SHORT ESSAY: What We Wash Away in the Flood (Parashat Noah)

What are the false beliefs and habits of mind and burdens that we would do well to wash away in a flood, to destroy and erase and leave no trace of inside us?   As we see in the Noah story this week, even God had need of such destruction on occasion.

Yes, we generally want to turn towards all parts of ourselves with kindness, not to try to “get rid of” parts that seem shameful, but to welcome them and treat them with compassion so that we can hear their stories and understand them and allow them to shift as needed.  But as we work with these parts, one of the things we discover is that they hold false beliefs or burdens that cause great suffering to them and to us and, by extension, to the people around us, beliefs about ourselves – that we don’t matter, that we are unlovable or unworthy or not deserving of compassion, or that we are separate and don’t belong.   These beliefs are not equivalent with the parts themselves, but burdens that they carry, imprinted on them, unconsciously taken on, often early in life, sometimes as an inheritance from family or the surrounding culture.     

These false beliefs are the hamas, the violence or robbery, that God brought the flood to erase.  They do violence inside us, causing an atmosphere of self (and other) aggression, judgment and harshness.  They rob us of the joy and compassion that we need to live as whole human beings.   And they rob us of access to our true Selves, to our divinely implanted truth, to the soul that God is always breathing into us.  They lie to us; they make us feel “less than” when we are in fact made of gold.  

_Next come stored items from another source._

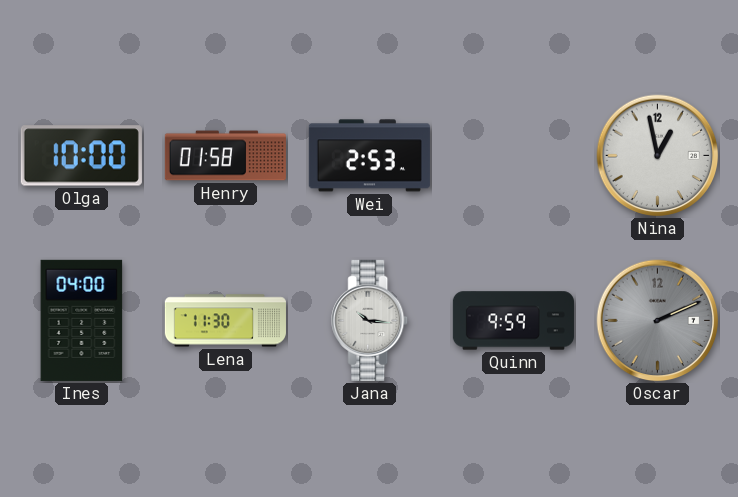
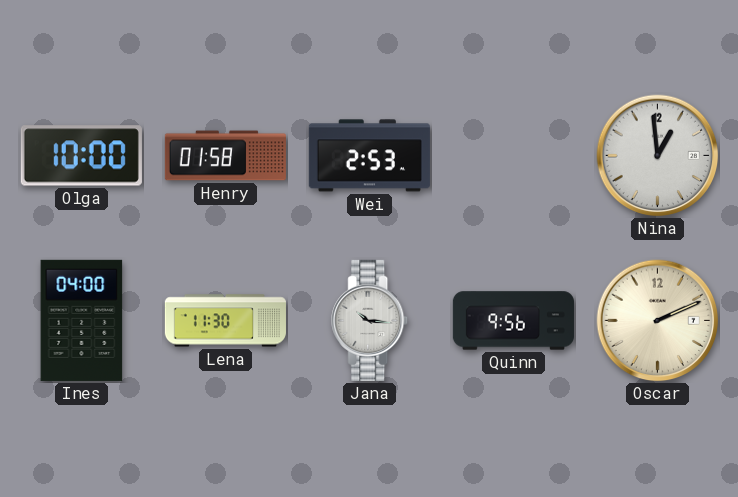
Nina: 12:58 -> 12:59
Quinn: 9:59 -> 9:56
Oscar dial: grey -> cream
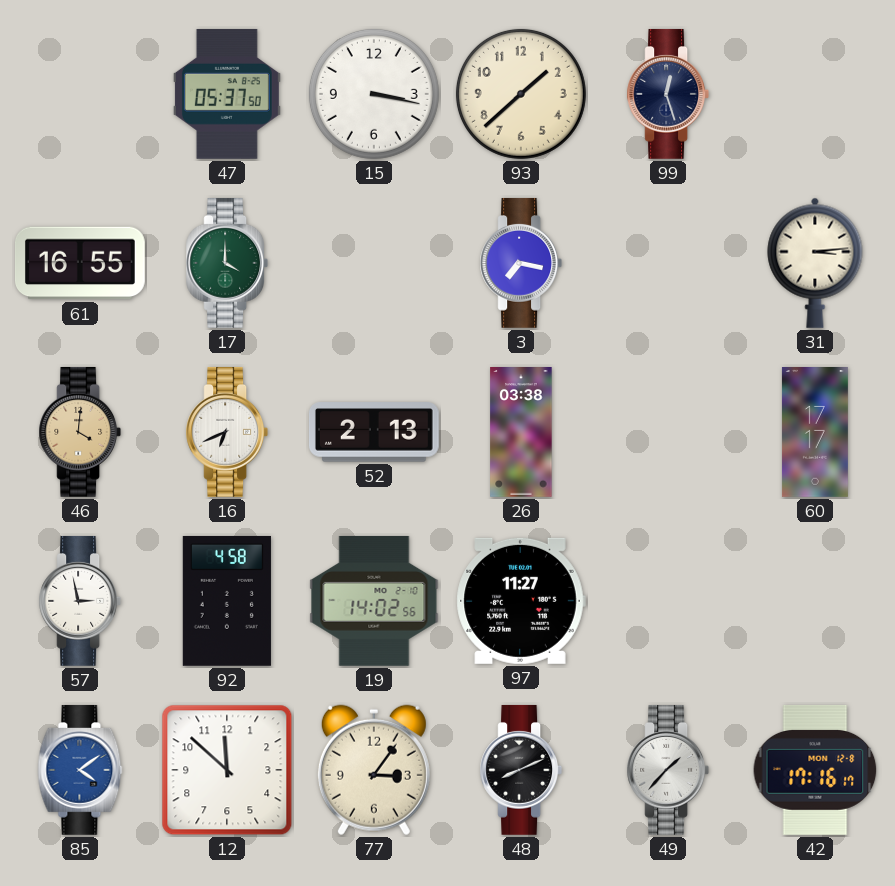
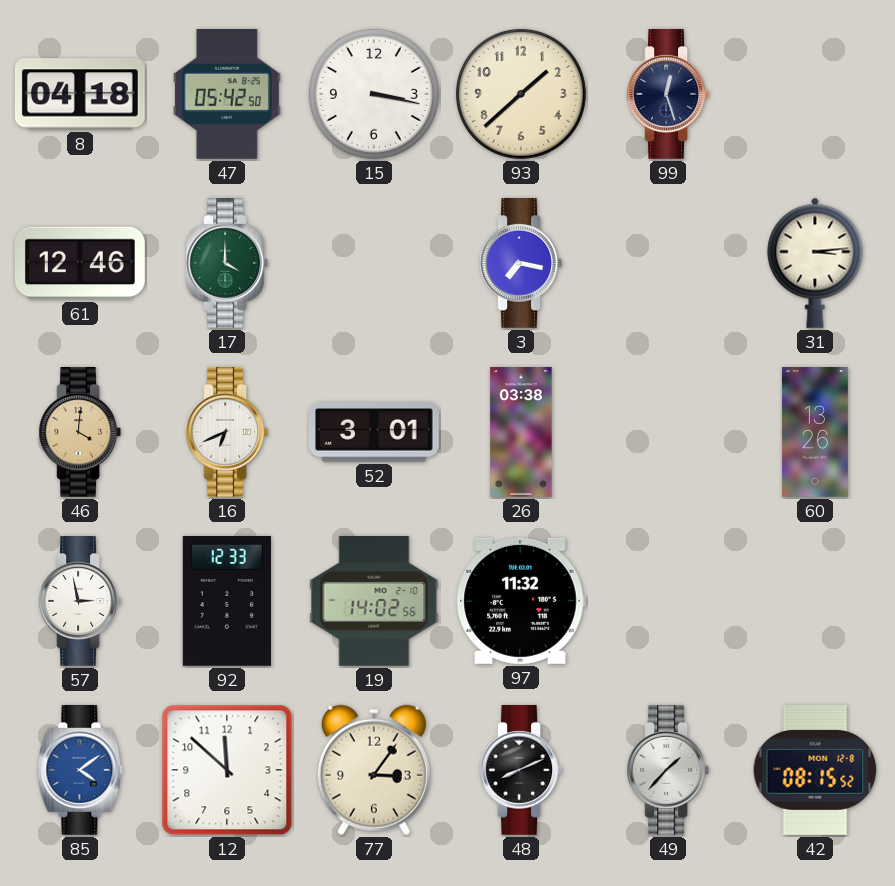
8: none -> 04:18
47: 05:37 -> 05:42
61: 16:55 -> 12:46
52: 2:13 -> 3:01
60: 17:17 -> 13:26
92: 4:58 -> 12:33
97: 11:27 -> 11:32
42: 17:16 -> 08:15
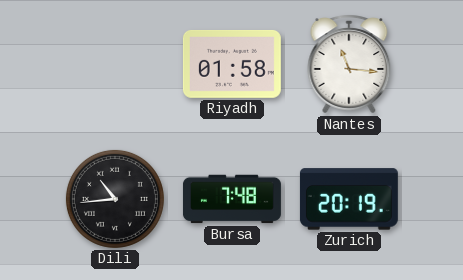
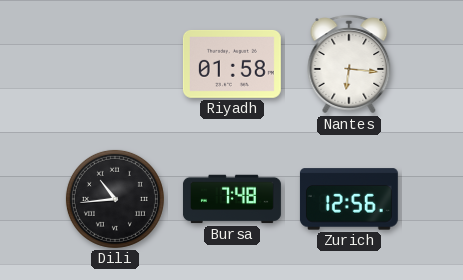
Nantes: 11:16 -> 6:16
Zurich: 20:19 -> 12:56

And so yes, it is important to wash these burdens away – as the waters of the flood cleansed the earth – to erase them entirely from inside us, allowing the water of our tears to serve as a purifying healing agent.  Not that such cleansing is a simple or quick process.  The rains of the flood went on for many days and moons, and afterwards, the earth required a long period of healing to recover.   All change, even erasure, is slow and requires steady persistent work and patience, gradually chipping away at the beliefs inside us that seem so ‘true,” gradually beginning to notice and doubt and tear away, little by little, at their hold on us.  This is a process of deprogramming of sorts.  

Alongside the erasure, as in the story of Noah, there must be some salvation.  There must also be the energy of preservation.  All that erasure is for the sake of someone, is done in order to heal and cleanse and give new life to someone, to ourselves and to all the parts of us that have been suffering.   Noah, the Torah tells us, was tamim, “pure” or “innocent.”  We each have an innocent young child inside who desperately needs our help to be preserved, to be given safe haven inside us.  Even as the storms of cleansing happen all around her, she needs to be protected, to be given a container built out of love and devotion that will shelter and hold her.  It is for her sake that we do this cleansing, so that she may no longer suffer the harshness of hamas, of the cruel internal treatment that results from these false beliefs and burdens.   

We don’t throw the baby out with the bathwater.  We let the water do its work, gradually washing away the hamas, always keeping an eye on our precious baby, the innocent pure remnant, hoping that, trusting that, when the earth dries again and we have found some peace, she can emerge into a life of greater wholeness inside and outside us.